Here the job is to copy the data exactly and to exclude every image from it.

[DATASET RECORDS]
%%
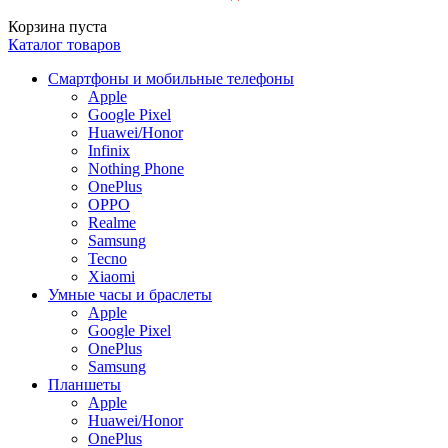
Корзина пуста
Каталог товаров
Смартфоны и мобильные телефоны
Apple
Google Pixel
Huawei/Honor
Infinix
Nothing Phone
OnePlus
OPPO
Realme
Samsung
Tecno
Xiaomi
Умные часы и браслеты
Apple
Google Pixel
OnePlus
Samsung
Планшеты
Apple
Huawei/Honor
OnePlus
%%
[ANSWER FOR THE TASK]
Корзина пуста
Каталог товаров
Смартфоны и мобильные телефоны
Apple
Google Pixel
Huawei/Honor
Infinix
Nothing Phone
OnePlus
OPPO
Realme
Samsung
Tecno
Xiaomi
Умные часы и браслеты
Apple
Google Pixel
OnePlus
Samsung
Планшеты
Apple
Huawei/Honor
OnePlus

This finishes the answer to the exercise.